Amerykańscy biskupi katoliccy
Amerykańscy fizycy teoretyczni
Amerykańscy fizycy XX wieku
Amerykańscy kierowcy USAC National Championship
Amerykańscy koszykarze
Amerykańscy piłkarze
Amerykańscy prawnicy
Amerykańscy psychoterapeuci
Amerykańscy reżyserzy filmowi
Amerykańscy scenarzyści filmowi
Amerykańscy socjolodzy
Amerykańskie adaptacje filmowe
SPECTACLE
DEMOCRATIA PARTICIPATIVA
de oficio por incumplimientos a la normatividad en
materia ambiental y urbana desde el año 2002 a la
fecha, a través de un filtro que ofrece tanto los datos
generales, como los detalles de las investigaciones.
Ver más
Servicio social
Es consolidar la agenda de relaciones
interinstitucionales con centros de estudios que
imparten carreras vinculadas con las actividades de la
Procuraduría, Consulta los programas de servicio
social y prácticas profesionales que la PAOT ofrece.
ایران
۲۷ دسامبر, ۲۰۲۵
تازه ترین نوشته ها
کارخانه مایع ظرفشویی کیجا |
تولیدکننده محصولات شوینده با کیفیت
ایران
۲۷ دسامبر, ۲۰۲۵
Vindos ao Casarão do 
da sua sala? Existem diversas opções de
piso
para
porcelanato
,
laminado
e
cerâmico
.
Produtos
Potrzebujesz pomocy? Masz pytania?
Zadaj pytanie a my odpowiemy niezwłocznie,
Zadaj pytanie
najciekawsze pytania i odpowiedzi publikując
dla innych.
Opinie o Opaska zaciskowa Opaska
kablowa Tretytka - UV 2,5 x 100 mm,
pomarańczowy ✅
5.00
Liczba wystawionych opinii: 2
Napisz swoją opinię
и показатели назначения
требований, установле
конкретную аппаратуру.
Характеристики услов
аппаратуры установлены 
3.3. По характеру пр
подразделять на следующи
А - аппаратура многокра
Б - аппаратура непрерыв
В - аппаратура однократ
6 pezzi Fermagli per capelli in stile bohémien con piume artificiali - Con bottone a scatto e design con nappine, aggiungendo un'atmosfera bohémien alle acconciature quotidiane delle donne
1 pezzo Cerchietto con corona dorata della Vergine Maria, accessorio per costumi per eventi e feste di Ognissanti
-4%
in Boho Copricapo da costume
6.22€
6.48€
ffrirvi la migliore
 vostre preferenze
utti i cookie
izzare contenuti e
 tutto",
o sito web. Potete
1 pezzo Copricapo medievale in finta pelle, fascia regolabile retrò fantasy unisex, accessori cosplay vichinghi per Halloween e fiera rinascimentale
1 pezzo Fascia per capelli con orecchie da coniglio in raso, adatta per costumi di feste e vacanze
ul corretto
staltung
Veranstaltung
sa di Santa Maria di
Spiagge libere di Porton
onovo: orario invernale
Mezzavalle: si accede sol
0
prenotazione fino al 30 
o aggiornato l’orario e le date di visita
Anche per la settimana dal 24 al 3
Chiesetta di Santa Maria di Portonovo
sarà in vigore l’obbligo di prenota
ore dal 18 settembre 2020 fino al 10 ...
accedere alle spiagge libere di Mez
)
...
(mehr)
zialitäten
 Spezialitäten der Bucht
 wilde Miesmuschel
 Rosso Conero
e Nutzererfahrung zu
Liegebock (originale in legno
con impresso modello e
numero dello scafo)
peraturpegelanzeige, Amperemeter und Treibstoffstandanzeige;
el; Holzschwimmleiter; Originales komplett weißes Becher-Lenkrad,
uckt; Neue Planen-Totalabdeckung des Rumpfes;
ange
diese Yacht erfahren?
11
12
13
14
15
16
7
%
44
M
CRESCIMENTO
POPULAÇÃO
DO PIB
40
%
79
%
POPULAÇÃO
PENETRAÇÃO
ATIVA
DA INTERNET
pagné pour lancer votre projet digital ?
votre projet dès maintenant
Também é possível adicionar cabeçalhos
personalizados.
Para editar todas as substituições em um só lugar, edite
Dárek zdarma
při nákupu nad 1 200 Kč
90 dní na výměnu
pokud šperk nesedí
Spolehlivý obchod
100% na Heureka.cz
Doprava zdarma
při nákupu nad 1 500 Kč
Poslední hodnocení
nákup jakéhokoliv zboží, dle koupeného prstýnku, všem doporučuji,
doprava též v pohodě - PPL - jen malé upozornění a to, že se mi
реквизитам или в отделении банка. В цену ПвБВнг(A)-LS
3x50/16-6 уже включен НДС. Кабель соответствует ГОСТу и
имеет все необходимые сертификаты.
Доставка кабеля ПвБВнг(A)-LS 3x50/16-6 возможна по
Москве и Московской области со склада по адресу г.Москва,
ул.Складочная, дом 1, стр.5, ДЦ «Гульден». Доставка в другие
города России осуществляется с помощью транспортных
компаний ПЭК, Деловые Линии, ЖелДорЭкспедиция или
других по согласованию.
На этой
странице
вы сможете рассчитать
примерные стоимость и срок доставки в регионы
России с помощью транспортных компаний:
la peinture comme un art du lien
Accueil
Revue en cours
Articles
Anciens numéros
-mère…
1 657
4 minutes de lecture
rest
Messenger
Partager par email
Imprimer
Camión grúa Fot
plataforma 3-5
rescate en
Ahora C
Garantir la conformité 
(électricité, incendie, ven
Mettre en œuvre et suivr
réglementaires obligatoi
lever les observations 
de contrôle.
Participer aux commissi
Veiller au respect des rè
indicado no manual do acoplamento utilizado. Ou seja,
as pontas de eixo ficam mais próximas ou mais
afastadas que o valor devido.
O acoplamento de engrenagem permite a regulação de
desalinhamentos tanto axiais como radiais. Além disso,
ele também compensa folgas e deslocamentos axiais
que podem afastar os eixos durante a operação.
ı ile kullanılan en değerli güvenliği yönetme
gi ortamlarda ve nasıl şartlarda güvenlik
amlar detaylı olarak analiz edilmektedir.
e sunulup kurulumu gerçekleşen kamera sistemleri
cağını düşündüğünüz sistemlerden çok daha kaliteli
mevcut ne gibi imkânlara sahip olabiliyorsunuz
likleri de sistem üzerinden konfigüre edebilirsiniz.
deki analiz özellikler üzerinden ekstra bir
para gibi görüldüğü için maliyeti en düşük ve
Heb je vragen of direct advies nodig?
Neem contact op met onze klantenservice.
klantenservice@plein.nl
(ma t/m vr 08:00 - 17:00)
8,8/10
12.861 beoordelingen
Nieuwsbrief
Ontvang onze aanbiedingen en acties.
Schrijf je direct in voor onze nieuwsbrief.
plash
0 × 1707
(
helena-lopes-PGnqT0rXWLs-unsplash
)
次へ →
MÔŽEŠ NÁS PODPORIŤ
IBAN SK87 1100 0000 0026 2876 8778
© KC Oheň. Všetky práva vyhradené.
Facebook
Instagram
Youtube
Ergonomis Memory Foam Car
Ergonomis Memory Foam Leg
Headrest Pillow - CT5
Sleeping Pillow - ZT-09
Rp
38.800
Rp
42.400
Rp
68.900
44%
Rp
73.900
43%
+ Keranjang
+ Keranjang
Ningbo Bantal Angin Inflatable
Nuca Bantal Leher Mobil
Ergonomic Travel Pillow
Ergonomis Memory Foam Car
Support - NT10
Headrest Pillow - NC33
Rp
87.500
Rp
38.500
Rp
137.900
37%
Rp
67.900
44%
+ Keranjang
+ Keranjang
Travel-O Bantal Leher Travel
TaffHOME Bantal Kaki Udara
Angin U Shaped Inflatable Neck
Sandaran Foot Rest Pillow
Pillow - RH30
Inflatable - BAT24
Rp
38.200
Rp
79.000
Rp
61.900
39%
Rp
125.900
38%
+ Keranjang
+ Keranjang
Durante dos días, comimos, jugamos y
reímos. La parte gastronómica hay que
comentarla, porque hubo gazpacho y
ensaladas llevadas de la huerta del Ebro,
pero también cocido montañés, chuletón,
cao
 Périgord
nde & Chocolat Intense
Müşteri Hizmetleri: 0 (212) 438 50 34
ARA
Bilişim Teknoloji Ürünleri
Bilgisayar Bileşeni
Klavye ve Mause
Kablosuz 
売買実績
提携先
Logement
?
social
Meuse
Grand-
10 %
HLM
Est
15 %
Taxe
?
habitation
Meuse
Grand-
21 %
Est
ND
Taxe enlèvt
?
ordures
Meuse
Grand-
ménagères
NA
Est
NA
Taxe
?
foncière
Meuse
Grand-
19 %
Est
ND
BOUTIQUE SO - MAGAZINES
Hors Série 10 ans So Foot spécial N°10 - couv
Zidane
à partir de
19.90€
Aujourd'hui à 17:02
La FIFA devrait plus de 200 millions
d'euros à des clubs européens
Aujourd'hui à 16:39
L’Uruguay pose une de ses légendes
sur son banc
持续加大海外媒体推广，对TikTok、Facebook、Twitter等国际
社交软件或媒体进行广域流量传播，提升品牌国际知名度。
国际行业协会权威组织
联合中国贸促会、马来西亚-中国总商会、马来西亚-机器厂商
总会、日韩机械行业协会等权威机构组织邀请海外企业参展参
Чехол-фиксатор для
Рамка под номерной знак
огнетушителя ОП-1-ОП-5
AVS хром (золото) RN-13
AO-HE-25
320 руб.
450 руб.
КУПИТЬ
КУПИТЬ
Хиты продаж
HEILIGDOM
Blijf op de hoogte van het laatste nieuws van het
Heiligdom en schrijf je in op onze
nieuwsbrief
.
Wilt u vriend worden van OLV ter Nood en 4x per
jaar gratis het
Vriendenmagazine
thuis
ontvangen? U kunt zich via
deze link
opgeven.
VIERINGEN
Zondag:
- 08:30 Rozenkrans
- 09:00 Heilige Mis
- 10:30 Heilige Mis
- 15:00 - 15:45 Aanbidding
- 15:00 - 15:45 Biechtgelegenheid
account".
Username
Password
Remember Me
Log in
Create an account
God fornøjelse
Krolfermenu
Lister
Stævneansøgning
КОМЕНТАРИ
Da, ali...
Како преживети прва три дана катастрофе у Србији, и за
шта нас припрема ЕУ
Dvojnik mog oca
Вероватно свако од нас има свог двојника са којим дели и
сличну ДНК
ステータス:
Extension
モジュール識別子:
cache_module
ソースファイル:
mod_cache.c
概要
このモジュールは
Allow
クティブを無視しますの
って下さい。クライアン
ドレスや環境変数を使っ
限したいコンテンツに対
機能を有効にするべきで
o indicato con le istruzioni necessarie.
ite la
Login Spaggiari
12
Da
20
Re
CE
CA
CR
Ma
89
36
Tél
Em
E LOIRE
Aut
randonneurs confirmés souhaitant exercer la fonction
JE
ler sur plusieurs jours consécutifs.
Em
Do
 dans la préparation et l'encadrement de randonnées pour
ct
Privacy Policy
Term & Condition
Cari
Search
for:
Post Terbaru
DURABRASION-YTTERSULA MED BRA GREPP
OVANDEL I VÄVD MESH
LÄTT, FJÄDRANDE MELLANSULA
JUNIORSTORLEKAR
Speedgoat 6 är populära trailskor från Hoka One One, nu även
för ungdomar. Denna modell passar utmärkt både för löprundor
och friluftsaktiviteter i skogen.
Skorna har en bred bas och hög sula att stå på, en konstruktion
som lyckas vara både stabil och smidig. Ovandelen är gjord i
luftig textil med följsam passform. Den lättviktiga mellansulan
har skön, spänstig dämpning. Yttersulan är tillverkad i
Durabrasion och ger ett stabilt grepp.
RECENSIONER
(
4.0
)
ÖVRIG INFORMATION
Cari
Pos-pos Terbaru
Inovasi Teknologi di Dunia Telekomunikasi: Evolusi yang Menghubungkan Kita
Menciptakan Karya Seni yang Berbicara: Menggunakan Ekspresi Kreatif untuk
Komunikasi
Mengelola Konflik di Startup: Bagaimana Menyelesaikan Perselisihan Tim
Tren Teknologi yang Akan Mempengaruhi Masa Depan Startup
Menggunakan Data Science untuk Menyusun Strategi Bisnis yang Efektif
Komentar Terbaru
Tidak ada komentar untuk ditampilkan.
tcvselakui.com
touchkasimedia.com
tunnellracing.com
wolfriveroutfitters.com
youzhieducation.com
________________________________________
TASK OBJECTIVE: Check each line of the listing above for the string "pytania", and report how many lines contain it, as a number alone.

ANSWER SPACE: 2